Tuesday 27 September 2016

Moffat Era Rewatch: Notes on "Vampires of Venice" and "Amy's Choice"

Vampires of Venice
  •         A solid episode, not a memorable one, but with plenty of good stuff going for it, and this is coming from someone who’s not a huge fan of Toby Whithouse’s episodes. 
  •       There's a lovely lush visual texture afforded by the overseas filming, the production for this story is generally very assured: the cast and crew are beginning to consistently hit top form.
  •       The Smith era is starting to emerge fully now: the cake scene is pure Smith’s Doctor in a way that very little, apart from “The Eleventh Hour” (particularly the fish custard scene) has been until this point.
  •       The start of the departures from the Davies era season structure are becoming increasingly evident here.
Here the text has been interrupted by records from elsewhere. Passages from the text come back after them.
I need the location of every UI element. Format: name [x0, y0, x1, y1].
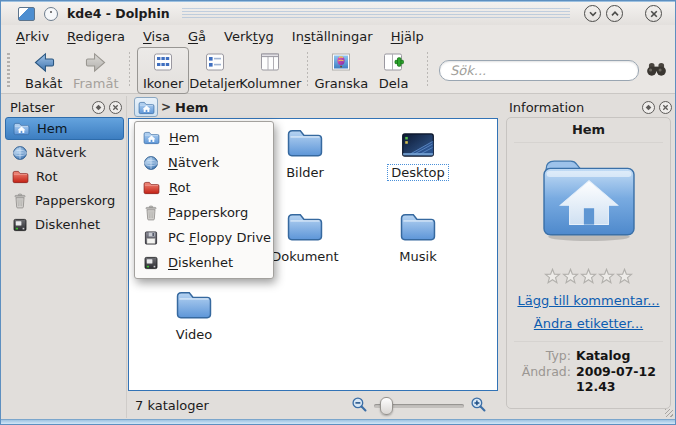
menu-item-hem[interactable]: Hem: [135, 125, 273, 150]
folder-item-video[interactable]: Video: [153, 286, 235, 343]
menu-arkiv[interactable]: Arkiv: [7, 27, 58, 46]
folder-item-dokument[interactable]: Dokument: [264, 208, 346, 265]
menu-visa[interactable]: Visa: [134, 27, 179, 46]
minimize-button[interactable]: [584, 5, 601, 22]
place-label: Rot: [36, 169, 58, 184]
modified-label: Ändrad:: [509, 364, 571, 394]
globe-icon: [12, 145, 28, 161]
place-item-papperskorg[interactable]: Papperskorg: [5, 189, 124, 212]
modified-value: 2009-07-12 12.43: [576, 364, 668, 394]
trash-icon: [143, 205, 159, 221]
star-icon[interactable]: [598, 268, 615, 285]
close-panel-button[interactable]: [109, 101, 122, 114]
menu-item-label: Rot: [169, 180, 191, 195]
type-value: Katalog: [576, 348, 668, 363]
place-item-diskenhet[interactable]: Diskenhet: [5, 213, 124, 236]
folder-icon: [286, 210, 324, 242]
properties: Typ: Katalog Ändrad: 2009-07-12 12.43: [507, 348, 670, 394]
folder-item-musik[interactable]: Musik: [377, 208, 459, 265]
preview-button[interactable]: Granska: [315, 47, 368, 94]
back-button[interactable]: Bakåt: [18, 47, 70, 94]
binoculars-icon[interactable]: [646, 61, 667, 80]
icons-view-icon: [152, 51, 174, 74]
close-button[interactable]: [645, 5, 662, 22]
status-text: 7 kataloger: [135, 398, 351, 413]
menu-item-label: Papperskorg: [168, 205, 248, 220]
window-menu-button[interactable]: [44, 7, 58, 21]
home-folder-icon: [138, 100, 155, 115]
view-icons-button[interactable]: Ikoner: [137, 47, 189, 94]
type-label: Typ:: [509, 348, 571, 363]
folder-label: Bilder: [282, 164, 328, 181]
menu-verktyg[interactable]: Verktyg: [215, 27, 283, 46]
maximize-button[interactable]: [606, 5, 623, 22]
drive-icon: [12, 217, 28, 233]
information-panel: Information Hem Lägg: [502, 96, 676, 418]
zoom-slider-handle[interactable]: [380, 397, 393, 415]
split-view-icon: [382, 51, 406, 74]
toolbar-handle[interactable]: [7, 53, 10, 87]
red-folder-icon: [12, 169, 29, 184]
zoom-slider[interactable]: [374, 404, 464, 408]
home-folder-icon: [507, 151, 670, 246]
forward-button[interactable]: Framåt: [70, 47, 122, 94]
place-label: Papperskorg: [35, 193, 115, 208]
menu-item-rot[interactable]: Rot: [135, 175, 273, 200]
menu-item-diskenhet[interactable]: Diskenhet: [135, 250, 273, 275]
menu-redigera[interactable]: Redigera: [58, 27, 134, 46]
star-icon[interactable]: [544, 268, 561, 285]
toolbar-separator: [307, 52, 308, 88]
folder-item-desktop[interactable]: Desktop: [377, 124, 459, 181]
preview-icon: [330, 51, 352, 74]
add-comment-link[interactable]: Lägg till kommentar...: [507, 293, 670, 308]
star-icon[interactable]: [616, 268, 633, 285]
split-label: Dela: [379, 76, 409, 91]
folder-item-bilder[interactable]: Bilder: [264, 124, 346, 181]
view-columns-button[interactable]: Kolumner: [241, 47, 299, 94]
menu-hjalp[interactable]: Hjälp: [382, 27, 433, 46]
star-icon[interactable]: [562, 268, 579, 285]
breadcrumb: > Hem: [128, 96, 501, 118]
split-button[interactable]: Dela: [368, 47, 420, 94]
resize-grip[interactable]: [665, 409, 673, 417]
menu-item-pc-floppy-drive[interactable]: PC Floppy Drive: [135, 225, 273, 250]
info-frame: Hem Lägg till kommentar... Ändra etikett…: [506, 117, 671, 409]
float-panel-button[interactable]: [642, 101, 655, 114]
change-tags-link[interactable]: Ändra etiketter...: [507, 316, 670, 331]
menu-installningar[interactable]: Inställningar: [283, 27, 382, 46]
back-label: Bakåt: [25, 76, 62, 91]
view-details-button[interactable]: Detaljer: [189, 47, 241, 94]
breadcrumb-current[interactable]: Hem: [175, 100, 208, 115]
forward-label: Framåt: [73, 76, 119, 91]
info-item-name: Hem: [507, 122, 670, 137]
menu-item-natverk[interactable]: Nätverk: [135, 150, 273, 175]
folder-icon: [175, 288, 213, 320]
divider: [514, 341, 663, 342]
place-item-natverk[interactable]: Nätverk: [5, 141, 124, 164]
places-panel-title: Platser: [10, 100, 88, 115]
place-item-rot[interactable]: Rot: [5, 165, 124, 188]
zoom-in-button[interactable]: [470, 396, 487, 416]
breadcrumb-home-button[interactable]: [134, 97, 158, 117]
star-icon[interactable]: [580, 268, 597, 285]
columns-view-icon: [259, 51, 281, 74]
red-folder-icon: [143, 180, 160, 195]
home-folder-icon: [143, 130, 160, 145]
toolbar: Bakåt Framåt Ikoner: [1, 47, 675, 94]
folder-label: Desktop: [387, 164, 449, 181]
zoom-out-button[interactable]: [351, 396, 368, 416]
toolbar-separator: [129, 52, 130, 88]
close-panel-button[interactable]: [659, 101, 672, 114]
search-input[interactable]: [439, 60, 639, 81]
dolphin-window: kde4 - Dolphin Arkiv Redigera Visa Gå Ve…: [0, 0, 676, 425]
place-item-hem[interactable]: Hem: [5, 117, 124, 140]
menu-ga[interactable]: Gå: [179, 27, 215, 46]
menu-item-label: Hem: [169, 130, 199, 145]
folder-label: Dokument: [267, 248, 342, 265]
float-panel-button[interactable]: [92, 101, 105, 114]
drive-icon: [143, 255, 159, 271]
menu-item-papperskorg[interactable]: Papperskorg: [135, 200, 273, 225]
details-view-icon: [204, 51, 226, 74]
forward-arrow-icon: [84, 51, 108, 74]
folder-label: Musik: [395, 248, 440, 265]
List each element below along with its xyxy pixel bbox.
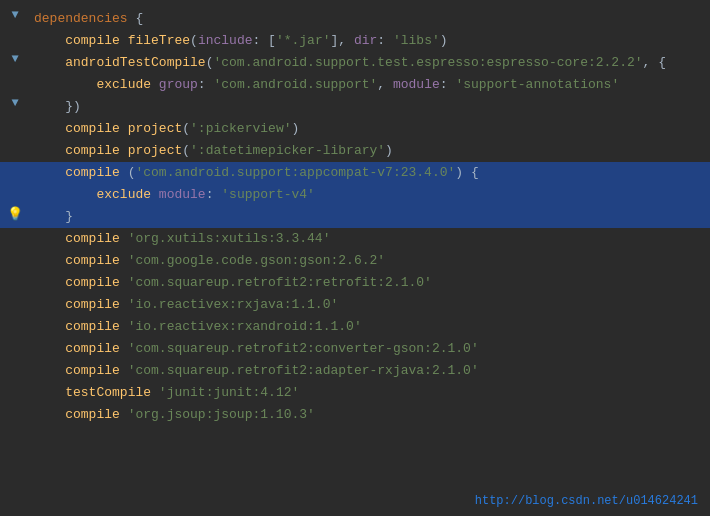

This time, the subversion is explored through the episode’s use of Rory, and the way the episode responds to Amy coming on to the Doctor at the end of “Flesh and Stone”. Ultimately the episode becomes about Amy making things right with Rory, and Rory being accepted as a member of the TARDIS crew – this could seem crass, a story about the Doctor and Rory deciding what’s right for Amy, but the episode and the rest of the season avoid making it that story, and instead find a better one, about Amy finding a way to integrate her Doctor life and her home life, while Doctor Who as a show starts to treat Rory with respect, and starts to value the domesticity he represents, rather than treat it as a trap, or something stifling. 


Amy’s Choice
  •  Let’s start with a quick look at Simon Nye. He’s guest writer of some repute, having created “Men Behaving Badly”, something Moffat brings to the series about once a season throughout his era, getting episodes from Richard Curtis, Neil Gaiman, Neil Cross, and Frank Cottrell Boyce. Moffat has even done the same, to a lesser extent, with directors, bringing Ben Wheatley in to direct Capaldi’s first two episodes, Rachel Talalay in to direct his first two finales, and has been teasing the possibility of an episode directed by Peter Jackson for some time. Yet in this instance, it’s hard to escape the sense that this episode has a heavy Steven Moffat influence, in spite of its writer’s reputation.
  • That’s not to say Simon Nye didn’t write this episode: many of the jokes, such as Rory feeling conflicted about hitting an alien in the body of a sweet old lady, feel like they’ve come from the creator of “Men Behaving Badly”, and this has a different feel to “Forest of the Dead”, and “Last Christmas”, the Moffat episodes that most explicitly explore dream tropes. But the thematic concerns do have an underlying Steven Moffat feel to them.
  • Either way, the mix of Moffat’s themes and Nye’s humour and writing style works nicely, giving us one of the smartest episodes of the season. This episode marks the start of the Moffat era’s critique and subversion of the common Doctor Who trope that suggests marriage and domesticity are antithetical to exciting adventures. The choice between exciting adventures with the Doctor and a peaceful life with Rory is revealed to be a false one: Amy can have both.
  • Just an extra note: Toby Jones is a superb villain, playing the dream Lord with aplomb.